-- Items listed in a dataset --
::::::::

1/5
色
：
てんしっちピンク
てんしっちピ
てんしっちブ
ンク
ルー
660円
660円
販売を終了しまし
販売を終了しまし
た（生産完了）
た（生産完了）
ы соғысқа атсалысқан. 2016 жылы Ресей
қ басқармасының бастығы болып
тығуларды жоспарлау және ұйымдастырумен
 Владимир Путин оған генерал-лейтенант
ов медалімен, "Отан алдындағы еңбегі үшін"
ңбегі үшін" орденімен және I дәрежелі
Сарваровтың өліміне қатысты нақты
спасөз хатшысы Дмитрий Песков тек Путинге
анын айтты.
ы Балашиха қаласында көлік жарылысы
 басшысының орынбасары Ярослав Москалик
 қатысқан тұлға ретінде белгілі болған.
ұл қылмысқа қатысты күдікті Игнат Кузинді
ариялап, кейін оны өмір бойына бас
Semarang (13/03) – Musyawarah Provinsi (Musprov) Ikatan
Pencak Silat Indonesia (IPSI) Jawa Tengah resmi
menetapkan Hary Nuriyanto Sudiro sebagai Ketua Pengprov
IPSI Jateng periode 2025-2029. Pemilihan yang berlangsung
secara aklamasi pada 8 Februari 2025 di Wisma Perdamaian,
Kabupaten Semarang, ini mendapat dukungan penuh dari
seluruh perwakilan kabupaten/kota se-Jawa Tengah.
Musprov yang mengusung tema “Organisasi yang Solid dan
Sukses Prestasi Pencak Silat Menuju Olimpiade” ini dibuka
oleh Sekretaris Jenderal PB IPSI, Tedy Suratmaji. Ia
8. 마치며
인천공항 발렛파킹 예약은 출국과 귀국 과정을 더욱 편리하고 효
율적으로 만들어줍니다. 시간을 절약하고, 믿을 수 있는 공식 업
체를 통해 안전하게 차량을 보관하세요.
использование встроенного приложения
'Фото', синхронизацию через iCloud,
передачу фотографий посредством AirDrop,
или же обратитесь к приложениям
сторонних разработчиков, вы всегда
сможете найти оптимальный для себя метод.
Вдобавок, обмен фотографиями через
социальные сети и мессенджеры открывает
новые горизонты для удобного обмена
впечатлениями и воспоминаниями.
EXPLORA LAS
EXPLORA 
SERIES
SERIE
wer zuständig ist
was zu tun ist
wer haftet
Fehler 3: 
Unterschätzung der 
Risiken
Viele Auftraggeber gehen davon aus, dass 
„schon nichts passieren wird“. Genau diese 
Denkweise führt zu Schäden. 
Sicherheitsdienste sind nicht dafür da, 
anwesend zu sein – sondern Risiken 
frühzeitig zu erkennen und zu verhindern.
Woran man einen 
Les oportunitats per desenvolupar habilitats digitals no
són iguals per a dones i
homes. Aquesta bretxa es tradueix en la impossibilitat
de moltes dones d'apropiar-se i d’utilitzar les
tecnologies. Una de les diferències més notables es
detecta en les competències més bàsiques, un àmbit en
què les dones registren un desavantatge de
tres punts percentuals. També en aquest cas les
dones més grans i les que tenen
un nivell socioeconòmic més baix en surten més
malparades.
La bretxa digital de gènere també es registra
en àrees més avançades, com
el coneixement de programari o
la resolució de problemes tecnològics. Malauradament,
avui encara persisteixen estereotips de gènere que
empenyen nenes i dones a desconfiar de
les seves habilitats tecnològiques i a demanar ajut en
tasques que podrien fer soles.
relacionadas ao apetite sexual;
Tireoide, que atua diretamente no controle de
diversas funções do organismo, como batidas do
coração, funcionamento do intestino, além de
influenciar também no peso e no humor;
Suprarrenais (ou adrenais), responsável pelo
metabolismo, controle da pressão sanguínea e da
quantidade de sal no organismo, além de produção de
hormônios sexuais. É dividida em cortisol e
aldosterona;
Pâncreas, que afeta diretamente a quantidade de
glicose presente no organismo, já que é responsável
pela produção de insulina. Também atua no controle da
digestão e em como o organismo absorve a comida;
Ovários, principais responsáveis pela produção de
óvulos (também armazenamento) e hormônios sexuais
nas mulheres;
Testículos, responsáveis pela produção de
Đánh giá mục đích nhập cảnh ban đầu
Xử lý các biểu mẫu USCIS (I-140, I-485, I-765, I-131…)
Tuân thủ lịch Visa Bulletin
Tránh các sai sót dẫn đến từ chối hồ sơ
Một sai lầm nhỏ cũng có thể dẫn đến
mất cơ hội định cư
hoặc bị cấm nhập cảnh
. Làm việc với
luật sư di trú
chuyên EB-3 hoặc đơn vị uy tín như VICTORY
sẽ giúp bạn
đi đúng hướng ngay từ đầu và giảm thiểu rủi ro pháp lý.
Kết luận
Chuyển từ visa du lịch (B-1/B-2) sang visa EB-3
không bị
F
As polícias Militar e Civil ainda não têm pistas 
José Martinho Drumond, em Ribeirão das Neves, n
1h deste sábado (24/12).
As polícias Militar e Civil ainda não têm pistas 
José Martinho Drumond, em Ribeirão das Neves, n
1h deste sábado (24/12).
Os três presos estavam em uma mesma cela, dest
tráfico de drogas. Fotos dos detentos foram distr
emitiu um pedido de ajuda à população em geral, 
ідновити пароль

::::::::

-- Task item --
The complete data is to be transcribed verbatim.

-- Solved problem --
1/5
色
：
てんしっちピンク
てんしっちピ
てんしっちブ
ンク
ルー
660円
660円
販売を終了しまし
販売を終了しまし
た（生産完了）
た（生産完了）
ы соғысқа атсалысқан. 2016 жылы Ресей
қ басқармасының бастығы болып
тығуларды жоспарлау және ұйымдастырумен
 Владимир Путин оған генерал-лейтенант
ов медалімен, "Отан алдындағы еңбегі үшін"
ңбегі үшін" орденімен және I дәрежелі
Сарваровтың өліміне қатысты нақты
спасөз хатшысы Дмитрий Песков тек Путинге
анын айтты.
ы Балашиха қаласында көлік жарылысы
 басшысының орынбасары Ярослав Москалик
 қатысқан тұлға ретінде белгілі болған.
ұл қылмысқа қатысты күдікті Игнат Кузинді
ариялап, кейін оны өмір бойына бас
Semarang (13/03) – Musyawarah Provinsi (Musprov) Ikatan
Pencak Silat Indonesia (IPSI) Jawa Tengah resmi
menetapkan Hary Nuriyanto Sudiro sebagai Ketua Pengprov
IPSI Jateng periode 2025-2029. Pemilihan yang berlangsung
secara aklamasi pada 8 Februari 2025 di Wisma Perdamaian,
Kabupaten Semarang, ini mendapat dukungan penuh dari
seluruh perwakilan kabupaten/kota se-Jawa Tengah.
Musprov yang mengusung tema “Organisasi yang Solid dan
Sukses Prestasi Pencak Silat Menuju Olimpiade” ini dibuka
oleh Sekretaris Jenderal PB IPSI, Tedy Suratmaji. Ia
8. 마치며
인천공항 발렛파킹 예약은 출국과 귀국 과정을 더욱 편리하고 효
율적으로 만들어줍니다. 시간을 절약하고, 믿을 수 있는 공식 업
체를 통해 안전하게 차량을 보관하세요.
использование встроенного приложения
'Фото', синхронизацию через iCloud,
передачу фотографий посредством AirDrop,
или же обратитесь к приложениям
сторонних разработчиков, вы всегда
сможете найти оптимальный для себя метод.
Вдобавок, обмен фотографиями через
социальные сети и мессенджеры открывает
новые горизонты для удобного обмена
впечатлениями и воспоминаниями.
EXPLORA LAS
EXPLORA 
SERIES
SERIE
wer zuständig ist
was zu tun ist
wer haftet
Fehler 3: 
Unterschätzung der 
Risiken
Viele Auftraggeber gehen davon aus, dass 
„schon nichts passieren wird“. Genau diese 
Denkweise führt zu Schäden. 
Sicherheitsdienste sind nicht dafür da, 
anwesend zu sein – sondern Risiken 
frühzeitig zu erkennen und zu verhindern.
Woran man einen 
Les oportunitats per desenvolupar habilitats digitals no
són iguals per a dones i
homes. Aquesta bretxa es tradueix en la impossibilitat
de moltes dones d'apropiar-se i d’utilitzar les
tecnologies. Una de les diferències més notables es
detecta en les competències més bàsiques, un àmbit en
què les dones registren un desavantatge de
tres punts percentuals. També en aquest cas les
dones més grans i les que tenen
un nivell socioeconòmic més baix en surten més
malparades.
La bretxa digital de gènere també es registra
en àrees més avançades, com
el coneixement de programari o
la resolució de problemes tecnològics. Malauradament,
avui encara persisteixen estereotips de gènere que
empenyen nenes i dones a desconfiar de
les seves habilitats tecnològiques i a demanar ajut en
tasques que podrien fer soles.
relacionadas ao apetite sexual;
Tireoide, que atua diretamente no controle de
diversas funções do organismo, como batidas do
coração, funcionamento do intestino, além de
influenciar também no peso e no humor;
Suprarrenais (ou adrenais), responsável pelo
metabolismo, controle da pressão sanguínea e da
quantidade de sal no organismo, além de produção de
hormônios sexuais. É dividida em cortisol e
aldosterona;
Pâncreas, que afeta diretamente a quantidade de
glicose presente no organismo, já que é responsável
pela produção de insulina. Também atua no controle da
digestão e em como o organismo absorve a comida;
Ovários, principais responsáveis pela produção de
óvulos (também armazenamento) e hormônios sexuais
nas mulheres;
Testículos, responsáveis pela produção de
Đánh giá mục đích nhập cảnh ban đầu
Xử lý các biểu mẫu USCIS (I-140, I-485, I-765, I-131…)
Tuân thủ lịch Visa Bulletin
Tránh các sai sót dẫn đến từ chối hồ sơ
Một sai lầm nhỏ cũng có thể dẫn đến
mất cơ hội định cư
hoặc bị cấm nhập cảnh
. Làm việc với
luật sư di trú
chuyên EB-3 hoặc đơn vị uy tín như VICTORY
sẽ giúp bạn
đi đúng hướng ngay từ đầu và giảm thiểu rủi ro pháp lý.
Kết luận
Chuyển từ visa du lịch (B-1/B-2) sang visa EB-3
không bị
F
As polícias Militar e Civil ainda não têm pistas 
José Martinho Drumond, em Ribeirão das Neves, n
1h deste sábado (24/12).
As polícias Militar e Civil ainda não têm pistas 
José Martinho Drumond, em Ribeirão das Neves, n
1h deste sábado (24/12).
Os três presos estavam em uma mesma cela, dest
tráfico de drogas. Fotos dos detentos foram distr
emitiu um pedido de ajuda à população em geral, 
ідновити пароль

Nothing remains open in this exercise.